Friday 14 January 2011

A difference that makes no difference is no difference.

Related via email, this paraphrased account of a conversation someone had over Christmas dinner with someone from the Victorian public service (which means a civil servant to Poms like me):
How are you getting on with the new government? Are the
Liberals very different to work for compared to Labor?

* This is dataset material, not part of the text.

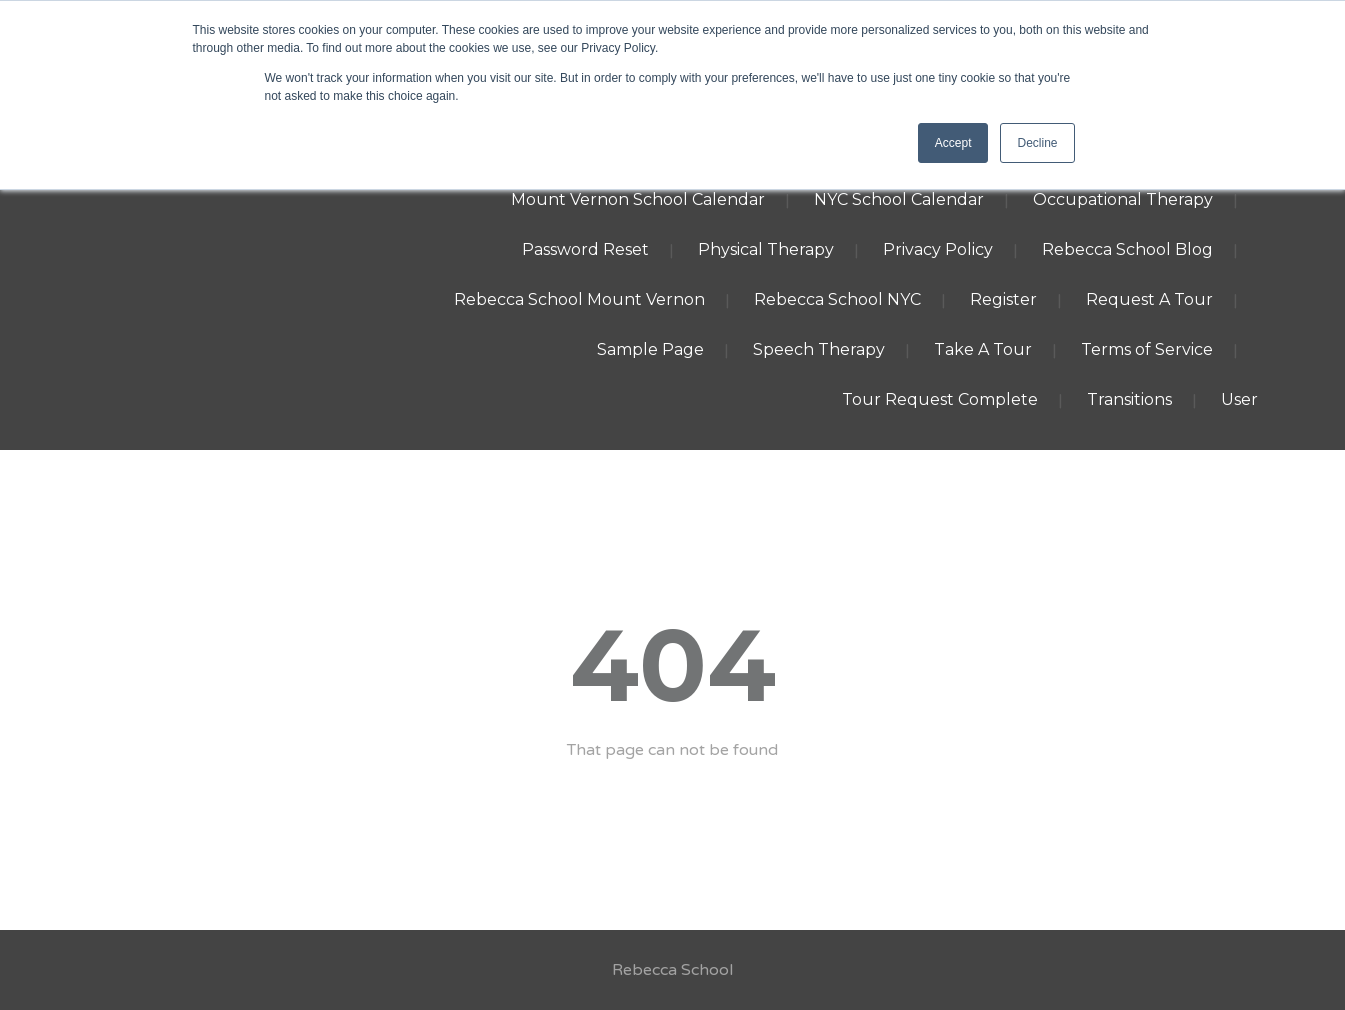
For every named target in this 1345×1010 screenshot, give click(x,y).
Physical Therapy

Oh, it doesn't bother us. We don't change what
we tell them just because the parties change.
The tale is short on details - no indication of in which department or at what level this nameless person works - and is also completely unverifiable. It does sound like it's come straight out of a Yes Minister script, and to be honest I'm not sure whether that makes the story more or less plausible. But anecdotal though it is, thinking about it why wouldn't it be true? Politicians come and go according to the whims of the electorate, and while they're in power those with a ministry or a department may ask different things of the civil servants who work there, but the civil servants themselves aren't going to change their suggestions any more than you'd change your advice to your boss if someone new took over next week. They would probably claim that they deal in facts and objectively these do not alter with a change of government, and allowing for little human biases and subjectivity that's probably even true. I'd go so far as to say that I'm even be prepared to believe them when they say they have pure intentions, everybody's best interests at heart, and so on. Maybe Captain Ranty's shadowy UnderGovernment is pulling strings but the way I see it Hanlon's Razor suggests that many thousands of civil servants offering persuasive advice to gullible politicians in the genuine belief that it's for the collective good (whatever that is) would have much the same result. Maybe that's the same thing as a shadowy Undergovernment, though That the Coalition here in Victoria and the Cobbleition back in Blighty seem so similar to their unloved and un-missed predecessors is probably just because neither the civil service nor the advice it promotes to government changes when the government itself does.

But in addition to being an obvious prime suspect (jointly with the obsession of pollies to be middle-groundier than thou, or at least than them) in the mystery of why parties all seem so similar these days, it does raise a serious question: what the fuck do we even have elections for?

If anyone knows I'd be ever so grateful.